[[ Data under study, beginning ]]
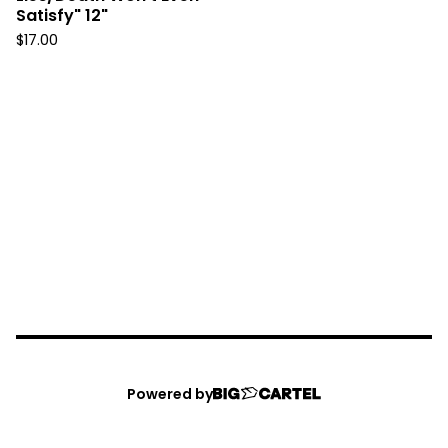
Satisfy" 12"
$
17.00
Powered by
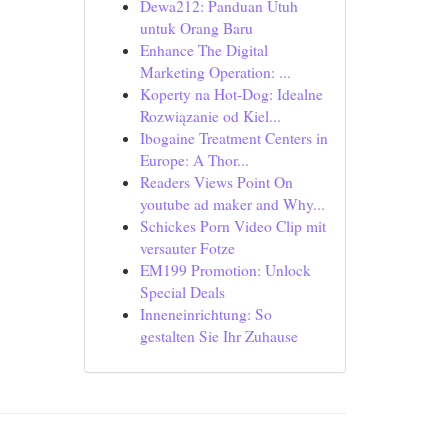
Dewa212: Panduan Utuh
untuk Orang Baru
Enhance The Digital
Marketing Operation: ...
Koperty na Hot-Dog: Idealne
Rozwiązanie od Kiel...
Ibogaine Treatment Centers in
Europe: A Thor...
Readers Views Point On
youtube ad maker and Why...
Schickes Porn Video Clip mit
versauter Fotze
EM199 Promotion: Unlock
Special Deals
Inneneinrichtung: So
gestalten Sie Ihr Zuhause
[[ Data under study, end ]]
## Brief
Write the records out again in full, exactly, and skip every picture.

## Exercise output
Satisfy" 12"
$
17.00
Powered by
Dewa212: Panduan Utuh
untuk Orang Baru
Enhance The Digital
Marketing Operation: ...
Koperty na Hot-Dog: Idealne
Rozwiązanie od Kiel...
Ibogaine Treatment Centers in
Europe: A Thor...
Readers Views Point On
youtube ad maker and Why...
Schickes Porn Video Clip mit
versauter Fotze
EM199 Promotion: Unlock
Special Deals
Inneneinrichtung: So
gestalten Sie Ihr Zuhause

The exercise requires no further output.